Collected data
■ ■ ■ ■

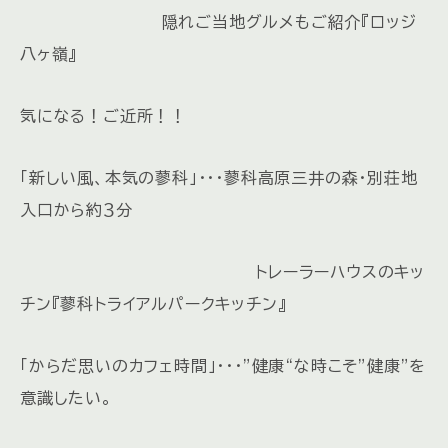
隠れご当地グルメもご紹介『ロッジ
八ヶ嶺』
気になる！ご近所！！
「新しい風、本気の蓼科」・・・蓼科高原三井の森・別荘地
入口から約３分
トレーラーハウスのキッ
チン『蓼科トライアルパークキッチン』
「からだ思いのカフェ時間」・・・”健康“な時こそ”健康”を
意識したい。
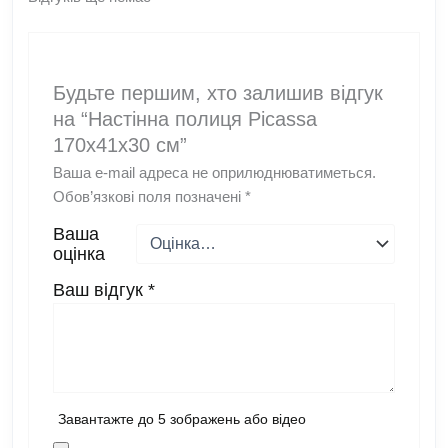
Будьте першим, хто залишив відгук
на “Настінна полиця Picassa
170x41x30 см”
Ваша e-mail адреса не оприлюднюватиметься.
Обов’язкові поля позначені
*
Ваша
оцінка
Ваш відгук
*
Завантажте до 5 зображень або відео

■ ■ ■ ■

* _Requirement_
All entries above must be printed again verbatim, with images excluded.

* _Worked solution_
隠れご当地グルメもご紹介『ロッジ
八ヶ嶺』
気になる！ご近所！！
「新しい風、本気の蓼科」・・・蓼科高原三井の森・別荘地
入口から約３分
トレーラーハウスのキッ
チン『蓼科トライアルパークキッチン』
「からだ思いのカフェ時間」・・・”健康“な時こそ”健康”を
意識したい。
Будьте першим, хто залишив відгук
на “Настінна полиця Picassa
170x41x30 см”
Ваша e-mail адреса не оприлюднюватиметься.
Обов’язкові поля позначені
*
Ваша
оцінка
Ваш відгук
*
Завантажте до 5 зображень або відео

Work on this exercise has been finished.